Here is where the water-works came into play. About three weeks into my empty-nester status (three anxious weeks), it was evident that communication had fallen off the bandwagon. Everyone kept assuring me that it was normal for children to move off to college and forget home for a bit. I tried texting (not my thing), and I even texted that we should have a verbal conversation – at least once a week (that’s not a lot). I’m sure that the recent new revelations – topped off with a lack of true communication – was the straw that broke this camel’s back. I cried (a lot). When asked how my kid was enjoying college, I cried. Knowing what I knew and knowing nothing about how things were going – I was losing my mind. I can truly say, that space of time was one of the hardest things that I have had to go through. Was this a case of ‘needing to feel in charge’ or ‘helicopter Mom’ withdrawals? I don’t know, but I do know that I felt, used, abused, and ignored! So, I sent a few ‘come-to-Jesus’ text messages, and when we finally did have our telephone conversation, I explained that the once-a-week phone call was not an option – it needed to happen.
Communication is better now (it’s not exactly once a week, but about every 10 days), and I am less anxious and more at ease. Last week, she said, “I’m living my best life.” THAT WAS EVERYTHING TO ME! A weight was lifted from my heart, and I had my first, true, good night’s sleep.
The lesson within this lesson has been profound. There are those important people in your life that will accept any/every version of who you are (no matter what) – I am so grateful to have those people in our lives. There are some who are struggling with putting all the pieces in place and understanding the simplicity of ‘it is what it is’ – we can grow and learn together. And yes, there will be those who will not be able to process the transition – futures will fade, but great memories will last forever.
A small moment of clarity opened the window for me to write this post. However, in light of everything that has transpired over the past three months, I am questioning whether, or not, to change the name of this memoir (to what, I’m not sure yet).

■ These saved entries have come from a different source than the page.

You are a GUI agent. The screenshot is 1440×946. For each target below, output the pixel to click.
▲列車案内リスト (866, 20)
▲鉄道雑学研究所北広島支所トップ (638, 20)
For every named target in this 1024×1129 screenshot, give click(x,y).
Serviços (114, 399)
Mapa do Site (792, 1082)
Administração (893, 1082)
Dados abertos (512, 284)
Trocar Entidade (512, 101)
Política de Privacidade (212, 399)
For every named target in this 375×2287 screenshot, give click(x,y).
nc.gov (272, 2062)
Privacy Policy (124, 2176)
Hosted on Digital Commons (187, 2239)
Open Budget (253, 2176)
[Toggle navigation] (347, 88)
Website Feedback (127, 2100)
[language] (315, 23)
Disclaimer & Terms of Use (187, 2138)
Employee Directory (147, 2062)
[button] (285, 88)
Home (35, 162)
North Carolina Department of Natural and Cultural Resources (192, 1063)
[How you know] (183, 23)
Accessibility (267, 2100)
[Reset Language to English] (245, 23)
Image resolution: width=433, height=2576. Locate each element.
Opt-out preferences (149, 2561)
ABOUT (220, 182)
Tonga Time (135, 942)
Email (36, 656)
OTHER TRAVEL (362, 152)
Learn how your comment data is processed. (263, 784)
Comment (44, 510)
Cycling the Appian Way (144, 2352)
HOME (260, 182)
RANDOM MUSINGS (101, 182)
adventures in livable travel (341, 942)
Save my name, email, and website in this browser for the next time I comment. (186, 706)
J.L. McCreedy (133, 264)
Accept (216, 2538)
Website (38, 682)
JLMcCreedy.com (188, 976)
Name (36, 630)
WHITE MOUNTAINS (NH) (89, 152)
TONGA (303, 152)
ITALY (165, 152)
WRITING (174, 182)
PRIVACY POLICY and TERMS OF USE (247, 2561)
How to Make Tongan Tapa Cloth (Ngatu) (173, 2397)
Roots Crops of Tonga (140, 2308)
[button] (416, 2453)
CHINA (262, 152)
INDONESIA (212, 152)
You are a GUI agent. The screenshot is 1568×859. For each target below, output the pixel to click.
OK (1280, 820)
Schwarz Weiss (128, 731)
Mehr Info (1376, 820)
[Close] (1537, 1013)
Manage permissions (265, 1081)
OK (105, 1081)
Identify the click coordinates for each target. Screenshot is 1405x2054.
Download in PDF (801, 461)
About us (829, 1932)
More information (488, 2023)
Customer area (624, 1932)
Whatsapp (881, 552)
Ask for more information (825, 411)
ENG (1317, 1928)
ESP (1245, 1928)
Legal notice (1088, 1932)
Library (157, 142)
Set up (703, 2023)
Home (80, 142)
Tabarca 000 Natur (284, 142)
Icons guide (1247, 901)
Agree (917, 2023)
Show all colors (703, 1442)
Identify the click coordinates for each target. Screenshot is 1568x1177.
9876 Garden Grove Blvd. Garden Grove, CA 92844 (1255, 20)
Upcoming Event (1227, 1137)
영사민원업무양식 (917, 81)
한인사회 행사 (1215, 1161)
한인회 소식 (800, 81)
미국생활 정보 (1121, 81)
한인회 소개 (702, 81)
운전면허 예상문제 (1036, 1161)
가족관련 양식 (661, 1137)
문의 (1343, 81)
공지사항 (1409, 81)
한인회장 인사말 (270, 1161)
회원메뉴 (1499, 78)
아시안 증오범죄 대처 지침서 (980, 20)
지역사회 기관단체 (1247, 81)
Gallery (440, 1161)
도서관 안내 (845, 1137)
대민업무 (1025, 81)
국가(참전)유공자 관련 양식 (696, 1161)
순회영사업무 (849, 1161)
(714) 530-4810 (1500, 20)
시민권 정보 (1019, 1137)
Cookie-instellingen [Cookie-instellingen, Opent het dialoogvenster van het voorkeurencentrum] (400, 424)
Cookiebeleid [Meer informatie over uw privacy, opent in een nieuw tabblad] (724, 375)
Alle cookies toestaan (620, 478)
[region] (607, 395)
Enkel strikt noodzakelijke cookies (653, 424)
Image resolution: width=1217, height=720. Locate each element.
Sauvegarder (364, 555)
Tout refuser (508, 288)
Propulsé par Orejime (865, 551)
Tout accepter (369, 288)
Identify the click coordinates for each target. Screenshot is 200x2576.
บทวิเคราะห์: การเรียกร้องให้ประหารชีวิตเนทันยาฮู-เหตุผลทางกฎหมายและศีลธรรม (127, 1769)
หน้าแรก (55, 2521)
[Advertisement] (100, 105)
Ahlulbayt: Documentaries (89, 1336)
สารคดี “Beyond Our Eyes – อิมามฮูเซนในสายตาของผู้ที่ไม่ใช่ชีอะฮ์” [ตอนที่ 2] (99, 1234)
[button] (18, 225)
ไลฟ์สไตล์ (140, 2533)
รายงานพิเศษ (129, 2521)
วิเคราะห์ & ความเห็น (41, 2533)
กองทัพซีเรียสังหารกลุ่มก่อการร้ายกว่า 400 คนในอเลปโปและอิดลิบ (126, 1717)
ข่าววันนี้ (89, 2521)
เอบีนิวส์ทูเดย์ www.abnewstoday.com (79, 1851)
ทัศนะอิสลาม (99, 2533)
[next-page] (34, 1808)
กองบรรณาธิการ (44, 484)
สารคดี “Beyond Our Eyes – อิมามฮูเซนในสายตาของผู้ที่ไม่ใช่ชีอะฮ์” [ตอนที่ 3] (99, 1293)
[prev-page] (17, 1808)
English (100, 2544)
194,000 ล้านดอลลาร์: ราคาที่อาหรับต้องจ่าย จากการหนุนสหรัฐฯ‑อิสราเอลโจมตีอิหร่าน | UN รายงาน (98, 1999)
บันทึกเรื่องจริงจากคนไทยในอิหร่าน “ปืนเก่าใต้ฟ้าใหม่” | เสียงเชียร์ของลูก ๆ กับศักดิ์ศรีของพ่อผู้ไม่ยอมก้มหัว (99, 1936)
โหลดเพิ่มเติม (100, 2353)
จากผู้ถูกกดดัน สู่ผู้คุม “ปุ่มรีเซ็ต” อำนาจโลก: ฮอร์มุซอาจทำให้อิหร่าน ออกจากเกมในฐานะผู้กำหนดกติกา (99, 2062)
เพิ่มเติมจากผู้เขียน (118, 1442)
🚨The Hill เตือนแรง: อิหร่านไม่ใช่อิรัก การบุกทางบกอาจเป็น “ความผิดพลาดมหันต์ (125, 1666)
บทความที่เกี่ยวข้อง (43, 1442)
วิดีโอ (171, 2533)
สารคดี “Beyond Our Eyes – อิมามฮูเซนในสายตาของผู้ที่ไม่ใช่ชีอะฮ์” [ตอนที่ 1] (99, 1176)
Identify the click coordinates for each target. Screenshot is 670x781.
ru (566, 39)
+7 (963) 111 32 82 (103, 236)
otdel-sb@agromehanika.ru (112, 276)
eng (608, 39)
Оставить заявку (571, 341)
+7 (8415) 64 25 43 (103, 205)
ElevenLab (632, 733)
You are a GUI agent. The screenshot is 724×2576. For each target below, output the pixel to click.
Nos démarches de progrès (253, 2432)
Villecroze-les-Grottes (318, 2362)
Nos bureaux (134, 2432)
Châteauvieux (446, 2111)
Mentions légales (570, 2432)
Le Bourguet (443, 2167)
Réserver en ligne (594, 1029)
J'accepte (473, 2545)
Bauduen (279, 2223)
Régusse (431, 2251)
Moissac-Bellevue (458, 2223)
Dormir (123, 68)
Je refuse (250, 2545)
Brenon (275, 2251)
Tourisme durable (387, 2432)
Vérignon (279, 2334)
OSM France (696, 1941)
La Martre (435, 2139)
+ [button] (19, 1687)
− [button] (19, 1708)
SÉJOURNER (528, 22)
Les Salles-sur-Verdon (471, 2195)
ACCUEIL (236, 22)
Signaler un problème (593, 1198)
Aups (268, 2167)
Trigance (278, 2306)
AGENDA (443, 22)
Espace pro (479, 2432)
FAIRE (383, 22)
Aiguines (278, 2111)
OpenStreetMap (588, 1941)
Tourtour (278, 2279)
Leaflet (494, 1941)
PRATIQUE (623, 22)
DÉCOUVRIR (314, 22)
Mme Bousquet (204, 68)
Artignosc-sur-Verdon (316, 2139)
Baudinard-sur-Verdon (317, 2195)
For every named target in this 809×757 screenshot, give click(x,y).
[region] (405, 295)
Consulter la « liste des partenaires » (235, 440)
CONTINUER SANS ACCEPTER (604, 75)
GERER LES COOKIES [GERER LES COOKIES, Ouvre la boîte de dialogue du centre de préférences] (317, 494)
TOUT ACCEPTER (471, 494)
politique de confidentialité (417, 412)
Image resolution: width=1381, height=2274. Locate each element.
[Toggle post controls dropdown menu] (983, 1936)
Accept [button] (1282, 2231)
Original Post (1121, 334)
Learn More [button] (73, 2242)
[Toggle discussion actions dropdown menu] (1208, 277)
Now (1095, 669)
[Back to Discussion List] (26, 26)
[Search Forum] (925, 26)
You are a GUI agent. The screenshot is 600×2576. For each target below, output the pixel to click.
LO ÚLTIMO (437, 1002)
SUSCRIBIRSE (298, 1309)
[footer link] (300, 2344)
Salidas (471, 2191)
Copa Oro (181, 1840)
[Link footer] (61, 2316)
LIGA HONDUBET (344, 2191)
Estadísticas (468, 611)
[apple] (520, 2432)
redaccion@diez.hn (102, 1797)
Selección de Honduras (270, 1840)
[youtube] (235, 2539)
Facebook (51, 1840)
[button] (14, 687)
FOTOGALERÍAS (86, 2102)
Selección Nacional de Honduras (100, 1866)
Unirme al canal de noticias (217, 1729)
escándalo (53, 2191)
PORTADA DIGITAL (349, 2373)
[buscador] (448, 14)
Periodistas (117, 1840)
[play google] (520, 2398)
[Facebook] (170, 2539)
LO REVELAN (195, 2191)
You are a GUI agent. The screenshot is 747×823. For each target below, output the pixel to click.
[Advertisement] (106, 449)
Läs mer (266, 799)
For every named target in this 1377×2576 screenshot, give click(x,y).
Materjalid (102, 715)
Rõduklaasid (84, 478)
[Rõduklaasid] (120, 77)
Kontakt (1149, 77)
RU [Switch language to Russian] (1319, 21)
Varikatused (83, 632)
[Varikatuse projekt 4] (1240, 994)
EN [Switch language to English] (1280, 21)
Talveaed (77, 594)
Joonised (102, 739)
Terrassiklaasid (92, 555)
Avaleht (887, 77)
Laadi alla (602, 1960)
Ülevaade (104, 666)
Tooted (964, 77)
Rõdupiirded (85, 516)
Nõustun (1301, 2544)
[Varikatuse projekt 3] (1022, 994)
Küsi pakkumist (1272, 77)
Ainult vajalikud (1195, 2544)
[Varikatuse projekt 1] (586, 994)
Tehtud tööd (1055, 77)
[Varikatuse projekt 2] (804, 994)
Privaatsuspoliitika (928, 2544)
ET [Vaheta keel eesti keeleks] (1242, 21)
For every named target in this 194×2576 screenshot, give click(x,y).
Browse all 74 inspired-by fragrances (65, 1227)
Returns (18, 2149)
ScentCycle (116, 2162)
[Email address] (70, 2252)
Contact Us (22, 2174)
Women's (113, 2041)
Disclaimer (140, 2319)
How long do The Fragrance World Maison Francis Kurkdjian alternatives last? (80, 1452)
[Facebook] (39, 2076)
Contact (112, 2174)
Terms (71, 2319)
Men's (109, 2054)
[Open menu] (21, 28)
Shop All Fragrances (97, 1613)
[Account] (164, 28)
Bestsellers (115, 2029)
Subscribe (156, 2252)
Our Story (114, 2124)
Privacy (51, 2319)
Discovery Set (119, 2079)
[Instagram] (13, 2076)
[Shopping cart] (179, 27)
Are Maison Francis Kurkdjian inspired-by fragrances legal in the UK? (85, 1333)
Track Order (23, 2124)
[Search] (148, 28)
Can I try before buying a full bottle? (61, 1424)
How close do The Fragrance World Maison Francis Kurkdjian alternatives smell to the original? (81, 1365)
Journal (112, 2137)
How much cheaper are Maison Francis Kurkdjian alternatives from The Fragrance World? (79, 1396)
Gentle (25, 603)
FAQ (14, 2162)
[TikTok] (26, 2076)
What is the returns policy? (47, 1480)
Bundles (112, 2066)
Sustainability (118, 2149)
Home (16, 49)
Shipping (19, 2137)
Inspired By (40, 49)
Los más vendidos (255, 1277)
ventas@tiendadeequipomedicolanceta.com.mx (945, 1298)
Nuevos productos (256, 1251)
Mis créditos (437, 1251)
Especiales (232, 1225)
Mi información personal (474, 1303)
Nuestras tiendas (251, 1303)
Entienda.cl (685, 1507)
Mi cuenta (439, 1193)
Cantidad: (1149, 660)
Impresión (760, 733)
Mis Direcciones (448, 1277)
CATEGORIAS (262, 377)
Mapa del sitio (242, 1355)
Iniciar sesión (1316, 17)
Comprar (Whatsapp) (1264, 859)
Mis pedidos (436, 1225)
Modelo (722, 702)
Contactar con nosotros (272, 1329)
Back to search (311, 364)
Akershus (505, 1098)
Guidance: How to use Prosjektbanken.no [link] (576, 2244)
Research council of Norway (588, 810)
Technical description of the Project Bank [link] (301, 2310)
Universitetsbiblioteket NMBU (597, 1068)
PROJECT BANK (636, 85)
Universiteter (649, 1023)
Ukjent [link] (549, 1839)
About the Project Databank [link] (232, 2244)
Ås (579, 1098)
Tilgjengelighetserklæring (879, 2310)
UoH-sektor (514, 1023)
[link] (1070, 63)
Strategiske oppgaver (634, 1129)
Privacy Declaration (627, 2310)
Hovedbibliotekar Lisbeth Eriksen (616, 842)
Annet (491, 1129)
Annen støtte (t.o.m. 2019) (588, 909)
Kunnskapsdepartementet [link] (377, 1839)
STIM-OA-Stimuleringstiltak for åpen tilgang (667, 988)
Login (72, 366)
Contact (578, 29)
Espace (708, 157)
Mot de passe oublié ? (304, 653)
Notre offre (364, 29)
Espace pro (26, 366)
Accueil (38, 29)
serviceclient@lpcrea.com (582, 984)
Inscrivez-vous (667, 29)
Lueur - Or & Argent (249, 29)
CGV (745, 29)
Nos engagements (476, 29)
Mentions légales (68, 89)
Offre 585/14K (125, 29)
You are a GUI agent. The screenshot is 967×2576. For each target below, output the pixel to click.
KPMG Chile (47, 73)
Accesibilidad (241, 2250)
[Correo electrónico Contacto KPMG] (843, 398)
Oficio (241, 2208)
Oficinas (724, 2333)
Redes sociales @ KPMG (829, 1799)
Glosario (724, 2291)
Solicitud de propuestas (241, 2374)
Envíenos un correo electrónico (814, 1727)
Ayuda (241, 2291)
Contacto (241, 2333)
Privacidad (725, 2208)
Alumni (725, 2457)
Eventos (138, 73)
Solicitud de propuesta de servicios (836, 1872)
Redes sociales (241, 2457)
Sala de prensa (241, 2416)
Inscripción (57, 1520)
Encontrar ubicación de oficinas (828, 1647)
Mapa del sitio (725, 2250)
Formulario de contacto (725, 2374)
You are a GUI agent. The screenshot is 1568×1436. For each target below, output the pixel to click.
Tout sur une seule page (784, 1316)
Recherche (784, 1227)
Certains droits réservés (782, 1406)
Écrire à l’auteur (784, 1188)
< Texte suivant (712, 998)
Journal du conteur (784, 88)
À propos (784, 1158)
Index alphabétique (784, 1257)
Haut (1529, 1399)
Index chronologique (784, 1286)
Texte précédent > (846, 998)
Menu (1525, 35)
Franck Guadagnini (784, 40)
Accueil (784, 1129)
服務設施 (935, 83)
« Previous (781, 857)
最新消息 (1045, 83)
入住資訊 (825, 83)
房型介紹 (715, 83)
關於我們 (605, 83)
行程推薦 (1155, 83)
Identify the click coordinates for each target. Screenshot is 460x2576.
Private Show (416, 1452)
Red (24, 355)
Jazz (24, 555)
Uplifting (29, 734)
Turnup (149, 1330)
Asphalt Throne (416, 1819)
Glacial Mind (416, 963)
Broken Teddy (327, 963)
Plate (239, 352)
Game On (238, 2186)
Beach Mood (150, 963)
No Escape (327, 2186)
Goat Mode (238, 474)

They are the memoirs of a single mother who thought she was raising a boy – who has transcended into a young woman. For me, though the exterior will change, my child is as brilliant and talented as always – I could not love her more.
Please note my earlier words where I explained that this is like an itch – my attempt was to transpose my feelings into words, but the task is not easy when you are growing and learning and feeling at such a rapid pace. I’ve learned that parenting is loving and learning, and as the child evolves, so must the parent. Being a mother has been my biggest blessing, my best challenge, my greatest lesson, and my heart’s purest love. For that I am forever thankful.